Discours de la secrétaire d'État Hillary Rodham Clinton
au Sixième Forum pour l'avenir

Le 3 novembre 2009
Marrakech (Maroc)

Mme Clinton - C'est avec plaisir que je me joins à vous pour cette discussion, et je tiens tout particulièrement à souligner l'importance du fait que des ministres de gouvernements et des responsables de la société civile sont réunis pour discuter de problèmes qui nous concernent tous. C'est sans doute un phénomène trop rare, et cela ne devrait pas être, parce que notre objectif est d'écouter, d'apprendre et de découvrir de nouveaux moyens de travailler ensemble pour le bien des peuples que nous représentons.

Comme vous tous, j'ai goûté l'hospitalité chaleureuse et l'ouverture d'esprit du peuple marocain. Hier, j'ai eu l'occasion de m'entretenir avec le roi Mohammed VI et de lui dire que j'appréciais les progrès que réalisait le Maroc, notamment au niveau des réformes qui ont accordé de nouvelles libertés aux femmes qui peuvent désormais mettre leurs talents considérables au service du renforcement des institutions démocratiques, de l'accélération de la croissance économique et de l'élargissement de l'œuvre de la société civile.

Lors d'une précédente visite que j'ai faite dans ce beau pays il y a dix ans, j'ai eu la chance de rencontrer de nombreux citoyens marocains. Je me souviens parfaitement d'avoir écouté un père illettré soutenir le rêve qu'avait sa fille encore toute jeune de devenir médecin, et d'avoir discuté avec des femmes pieuses qui s'étaient levées pour défendre les droits de la personne dans les conseils locaux. Ces exemples nous rappellent qu'il se passe beaucoup de choses dans la vie marocaine qui peuvent guider les efforts que nous entreprenons aujourd'hui.

Il y a cinq mois, au Caire, le président Obama a déclaré qu'il souhaitait donner un nouveau départ aux relations entre les États-Unis et les communautés musulmanes du monde entier - il appelait de ses vœux une gamme entière de relations, non limitées à quelques dossiers de politique ou de sécurité, des relations fondées sur la coopération à la fois entre les peuples et entre les gouvernements, et des relations situées dans la durée. Ce sont des paroles importantes qu'a prononcées le président Obama au Caire, et son discours a soulevé beaucoup d'enthousiasme dans le monde. Maintes personnes, ayant entendu son appel, ont demandé : « Que pouvons-nous faire ? Que pouvez-vous, les États-Unis, faire ? Comment la vision du président Obama va-t-elle se concrétiser en une nouvelle façon d'aborder la politique américaine ? Et comment cette nouvelle approche va-t-elle se traduire par des changements tangibles dans la vie quotidienne des peuples ? »

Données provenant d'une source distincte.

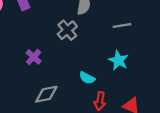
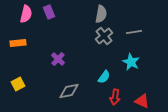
gray cross: (67, 30) -> (104, 36), moved
cyan semicircle: (87, 78) -> (104, 77), turned -80

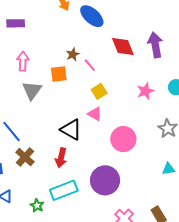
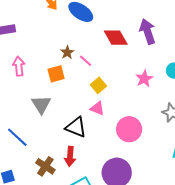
gray triangle: (32, 90) -> (41, 104), moved
brown cross: (25, 157) -> (45, 166), moved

Le président Obama et moi-même sommes convaincus qu'au bout du compte, ce ne sont pas les beaux discours qui comptent, mais les résultats. L'émancipation économique, l'éducation, la santé, l'accès à l'énergie et au crédit, sont les éléments fondamentaux dont ont besoin toutes les collectivités pour se développer. Et les États-Unis cherchent à répondre à ces aspirations communes par des actions concrètes. Nous savons que le réel progrès naît au sein de la société et ne peut être imposé de l'extérieur, et nous savons que le changement ne se produira pas du jour au lendemain. En conséquence, nous ne concentrerons pas notre énergie sur des projets uniques. Nous chercherons plutôt à coopérer avec vous tous, au sein de votre gouvernement et de votre société civile, pour essayer de développer les capacités locales et de donner aux organisations et aux individus la possibilité d'engendrer un changement durable.

J'ai demandé à notre ambassade de communiquer avec les collectivités locales afin de trouver des idées sur la façon dont les États-Unis peuvent devenir un meilleur partenaire. J'ai aussi nommé, et c'est une première, un représentant spécial des États-Unis auprès des communautés musulmanes. Les idées que nous avons rassemblées nous ont aidés à façonner notre plan. Farah Pandith, notre nouvelle représentante spéciale, se déplace beaucoup et écoute les gens. Lorsqu'elle rentre à Washington, elle rapporte les soucis exprimés par ceux qui œuvrent à l'avènement d'une vie meilleure.

À l'heure actuelle, nous ciblons trois domaines dans lesquels, à notre avis, le concours des États-Unis peut faire une différence. Le premier de ces domaines a été déterminé grâce aux études et recherches effectuées depuis de nombreuses années. Lorsque vous demandez à toutes les populations de cette région ou de partout ailleurs de vous dire quelle est leur préoccupation primordiale et que souhaitent-elles de différent dans l'avenir, la réponse est quasiment toujours : « Je veux un meilleur emploi. Je veux une hausse de salaire. Je veux offrir à ma famille, en particulier à mes enfants, de meilleures chances pour l'avenir. » Dans toutes les sociétés, quelles qu'elles soient, vous entendrez cette même réponse.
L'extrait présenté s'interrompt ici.